Non una Giunta politica ma amministrativa, questo il giudizio del consigliere Giovanni Romano in merito al mancato appuntamento di Palazzo Caracciolo. Un commento che la dice lunga sulla spaccatura all’interno del Consiglio, crisi che al momento non lascia intravedere spiragli di luce. Ognuno resta irrimediabilmente fermo sulle proprie posizioni ma “il vero problema è che non si conosce la posizione della nostra presidente – dichiara il consigliere della Margherita – In tutti questi mesi non è mai stata coerente. Siamo alla quarta giunta ed ancora una volta non esiste in seno all’Ente Provincia la sicurezza e la certezza di una posizione chiara”. Dunque, la vera motivazione della crisi in corso sarebbe da attribuire ad un atteggiamento poco trasparente da parte del primo inquilino di Palazzo Caracciolo. Premessa di non poca importanza, per illustrare una situazione che non lascia trasparire nulla di positivo. “La Giunta provinciale non funziona e questo dipende dall’atteggiamento di accentramento della presidente.

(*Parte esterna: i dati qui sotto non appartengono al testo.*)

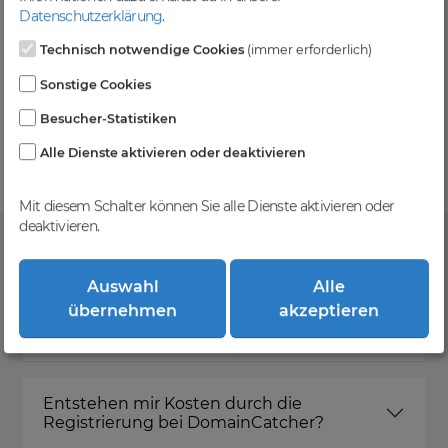
Level und zzgl. MwSt falls anwendbar
Datenschutzerklärung
.
Technisch notwendige Cookies
(immer erforderlich)
Sonstige Cookies
Kein Gebotsverfahren
Besucher-Statistiken
Einfaches System - Deine Orders werden nach dem
First-Come-First-Serve-Prinzip abgewickelt.
Alle Dienste aktivieren oder deaktivieren
Mit diesem Schalter können Sie alle Dienste aktivieren oder
deaktivieren.
FAQ
Auswahl
Alle
übernehmen
akzeptieren
Was ist DomainCatcher?
Entstehen mir Kosten durch die
Registrierung bei DomainCatcher?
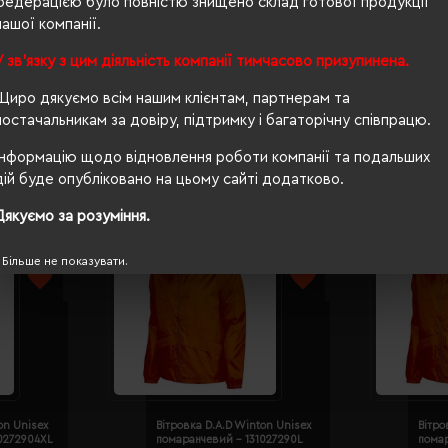
федерацією було повністю знищено склад готової продукції
нашої компанії.
прямий
У зв'язку з цим діяльність компанії тимчасово призупинена.
ні
Щиро дякуємо всім нашим клієнтам, партнерам та
постачальникам за довіру, підтримку і багаторічну співпрацю.
Інформацію щодо відновлення роботи компанії та подальших
дій буде опубліковано на цьому сайті додатково.
Дякуємо за розуміння.
Більше не показувати.
on Unisex
Вітровка D.A.D Winton Unisex
Вітро
0272904XL
помаранчевий - 131027290L
пома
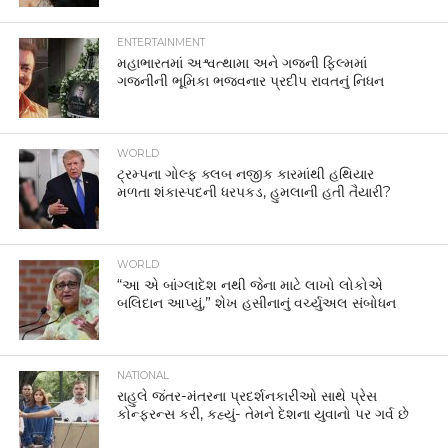
ENTERTAINMENT
મહાભારતમાં અશ્વત્થામા અને ગજની ફિલ્મમાં
ગજનીની ભૂમિકા ભજવનાર પ્રદીપ રાવતનું નિધન
WORLD
ટ્રમ્પના ગોલ્ફ ક્લબ નજીક કારમાંથી હથિયાર
મળતા શંકાસ્પદની ધરપકડ, હુમલાની હતી તૈયારી?
WORLD
“આ એ બાંગ્લાદેશ નથી જેના માટે લાખો લોકોએ
બલિદાન આપ્યું,” શેખ હસીનાનું વર્ચ્યુઅલ સંબોધન
NATIONAL
રાહુલે જંતર-મંતરના પ્રદર્શનકારીઓ સાથે પ્રેસ
કોન્ફરન્સ કરી, કહ્યું- તેમને દેશના યુવાનો પર ગર્વ છે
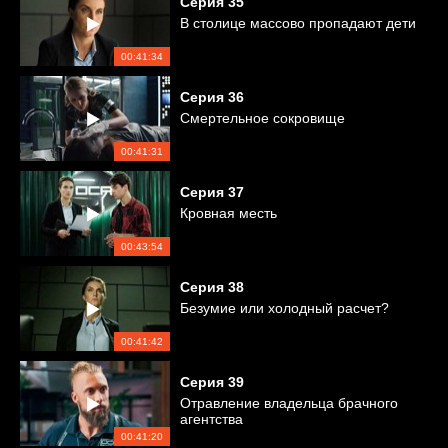
Серия
35
В столице массово пропадают дети
00:41:34
Серия
36
Смертельное сокровище
00:41:31
Серия
37
Кровная месть
00:43:54
Серия
38
Безумие или холодный расчет?
00:41:42
Серия
39
Отравление владельца брачного
агентства
00:41:20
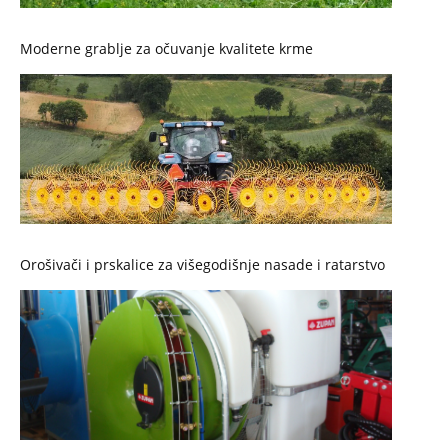
Moderne grablje za očuvanje kvalitete krme
Orošivači i prskalice za višegodišnje nasade i ratarstvo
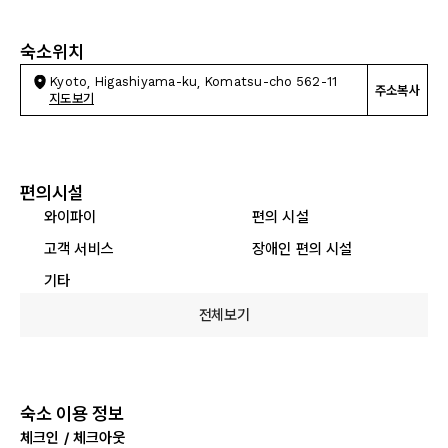
숙소위치
Kyoto, Higashiyama-ku, Komatsu-cho 562-11
주소복사
지도보기
편의시설
와이파이
편의 시설
고객 서비스
장애인 편의 시설
기타
전체보기
숙소 이용 정보
체크인 / 체크아웃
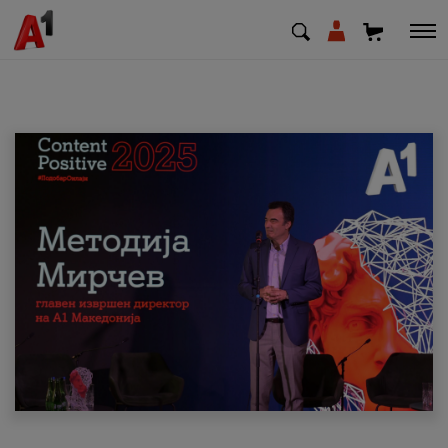
МК
EN
SQ
Приватни
Деловни
Поддршка
Надополни кредит
Плати сметка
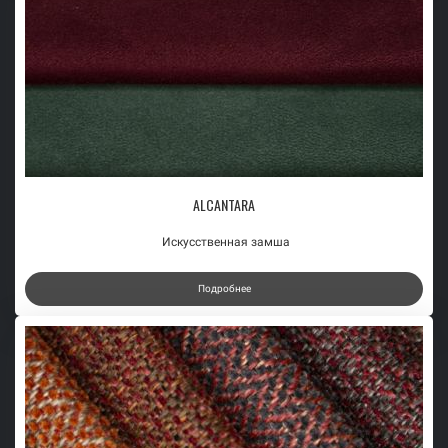
ALCANTARA
Искусственная замша
Подробнее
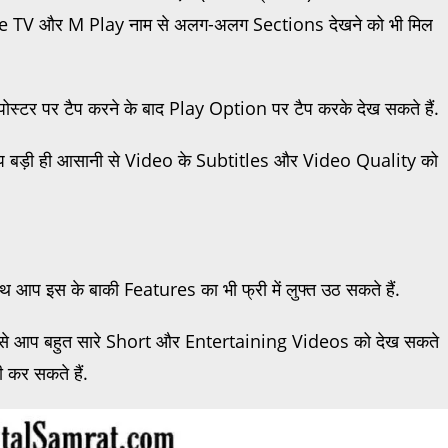
ive TV और M Play नाम से अलग-अलग Sections देखने को भी मिल
 पोस्टर पर टैप करने के बाद Play Option पर टैप करके देख सकते हैं.
आप बड़ी ही आसानी से Video के Subtitles और Video Quality को
थ आप इस के बाकी Features का भी फ्री में लुफ्त उठ सकते हैं.
 से आप बहुत सारे Short और Entertaining Videos को देख सकते
कर सकते हैं.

Se i presupposti sono questi sarà davvero difficile andare avanti. Oramai la macchina burocratica è inceppata, sarebbe necessaria una risistemazione dell’apparato per poter proseguire in maniera positiva”. Dunque il successo registrato nella scorsa tornata elettorale dal centrosinistra non fa certo da specchio alla situazione della coalizione irpina. Ma la soluzione, come sostiene Romano, ci sarebbe… “basterebbe trasformare l’alleanza amministrativa in alleanza politica. Ma il punto fermo è un altro: se la De Simone non cambia ‘rotta’ non approderemo mai a nulla”.